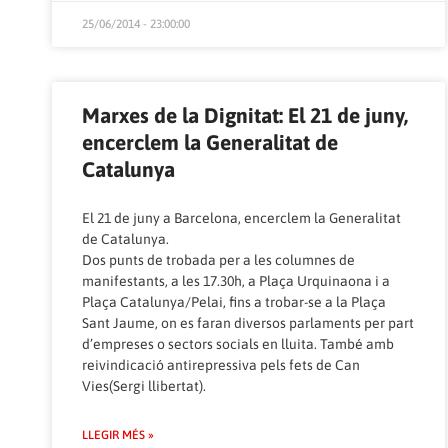
25/06/2014 - 23:00:00
Marxes de la Dignitat: El 21 de juny,
encerclem la Generalitat de
Catalunya
El 21 de juny a Barcelona, encerclem la Generalitat
de Catalunya.
Dos punts de trobada per a les columnes de
manifestants, a les 17.30h, a Plaça Urquinaona i a
Plaça Catalunya/Pelai, fins a trobar-se a la Plaça
Sant Jaume, on es faran diversos parlaments per part
d’empreses o sectors socials en lluita. També amb
reivindicació antirepressiva pels fets de Can
Vies(Sergi llibertat).
LLEGIR MÉS »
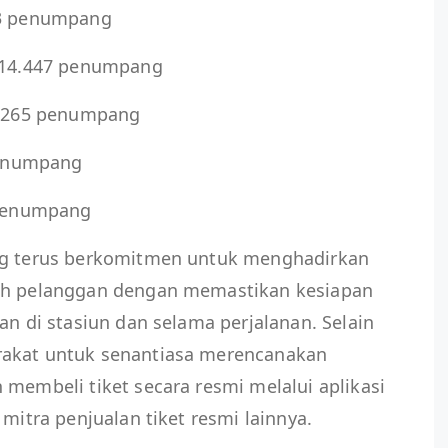
43 penumpang
– 14.447 penumpang
 5.265 penumpang
 penumpang
2 penumpang
ung terus berkomitmen untuk menghadirkan
ruh pelanggan dengan memastikan kesiapan
an di stasiun dan selama perjalanan. Selain
rakat untuk senantiasa merencanakan
 membeli tiket secara resmi melalui aplikasi
 mitra penjualan tiket resmi lainnya.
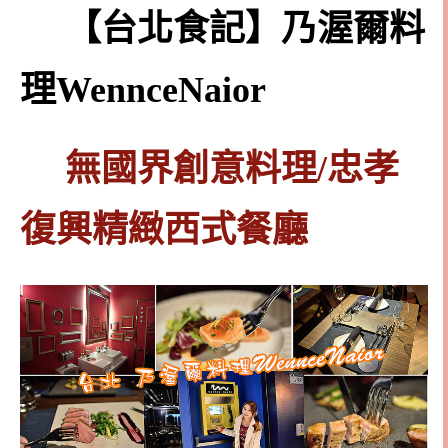
【台北食記】乃渥爾料
理WennceNaior
無國界創意料理/忠孝
復興精緻西式餐廳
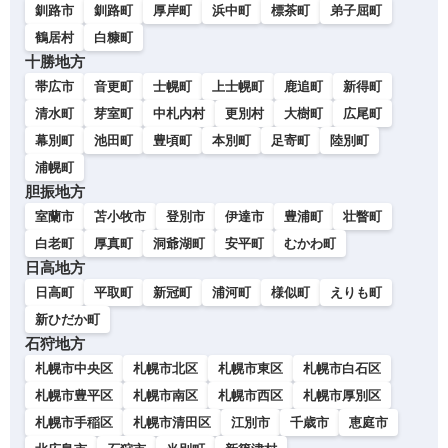
釧路市
釧路町
厚岸町
浜中町
標茶町
弟子屈町
鶴居村
白糠町
十勝地方
帯広市
音更町
士幌町
上士幌町
鹿追町
新得町
清水町
芽室町
中札内村
更別村
大樹町
広尾町
幕別町
池田町
豊頃町
本別町
足寄町
陸別町
浦幌町
胆振地方
室蘭市
苫小牧市
登別市
伊達市
豊浦町
壮瞥町
白老町
厚真町
洞爺湖町
安平町
むかわ町
日高地方
日高町
平取町
新冠町
浦河町
様似町
えりも町
新ひだか町
石狩地方
札幌市中央区
札幌市北区
札幌市東区
札幌市白石区
札幌市豊平区
札幌市南区
札幌市西区
札幌市厚別区
札幌市手稲区
札幌市清田区
江別市
千歳市
恵庭市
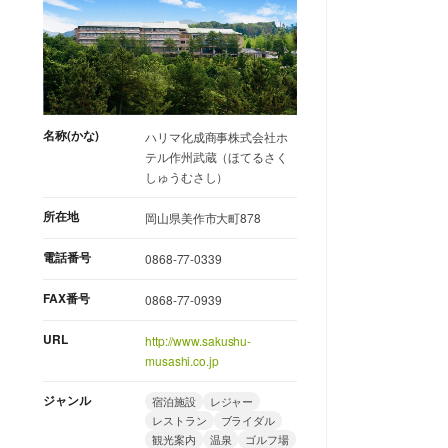
名称(かな)
ハリマ化成商事株式会社ホ
テル作州武蔵（ほてるさく
しゅうむさし）
所在地
岡山県美作市大町878
電話番号
0868-77-0339
FAX番号
0868-77-0939
URL
http://www.sakushu-
musashi.co.jp
ジャンル
宿泊施設
レジャー
レストラン
ブライダル
観光案内
温泉
ゴルフ場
_ _ _ _ _ _ _
__Exercise objective__
An exact copy of the records is required. Pictures do not belong in it.

__Exercise solution__
25/06/2014 - 23:00:00
Marxes de la Dignitat: El 21 de juny,
encerclem la Generalitat de
Catalunya
El 21 de juny a Barcelona, encerclem la Generalitat
de Catalunya.
Dos punts de trobada per a les columnes de
manifestants, a les 17.30h, a Plaça Urquinaona i a
Plaça Catalunya/Pelai, fins a trobar-se a la Plaça
Sant Jaume, on es faran diversos parlaments per part
d’empreses o sectors socials en lluita. També amb
reivindicació antirepressiva pels fets de Can
Vies(Sergi llibertat).
LLEGIR MÉS »
43 penumpang
– 14.447 penumpang
 5.265 penumpang
 penumpang
2 penumpang
ung terus berkomitmen untuk menghadirkan
ruh pelanggan dengan memastikan kesiapan
an di stasiun dan selama perjalanan. Selain
rakat untuk senantiasa merencanakan
 membeli tiket secara resmi melalui aplikasi
 mitra penjualan tiket resmi lainnya.
【台北食記】乃渥爾料
理WennceNaior
無國界創意料理/忠孝
復興精緻西式餐廳
釧路市
釧路町
厚岸町
浜中町
標茶町
弟子屈町
鶴居村
白糠町
十勝地方
帯広市
音更町
士幌町
上士幌町
鹿追町
新得町
清水町
芽室町
中札内村
更別村
大樹町
広尾町
幕別町
池田町
豊頃町
本別町
足寄町
陸別町
浦幌町
胆振地方
室蘭市
苫小牧市
登別市
伊達市
豊浦町
壮瞥町
白老町
厚真町
洞爺湖町
安平町
むかわ町
日高地方
日高町
平取町
新冠町
浦河町
様似町
えりも町
新ひだか町
石狩地方
札幌市中央区
札幌市北区
札幌市東区
札幌市白石区
札幌市豊平区
札幌市南区
札幌市西区
札幌市厚別区
札幌市手稲区
札幌市清田区
江別市
千歳市
恵庭市
名称(かな)
ハリマ化成商事株式会社ホ
テル作州武蔵（ほてるさく
しゅうむさし）
所在地
岡山県美作市大町878
電話番号
0868-77-0339
FAX番号
0868-77-0939
URL
http://www.sakushu-
musashi.co.jp
ジャンル
宿泊施設
レジャー
レストラン
ブライダル
観光案内
温泉
ゴルフ場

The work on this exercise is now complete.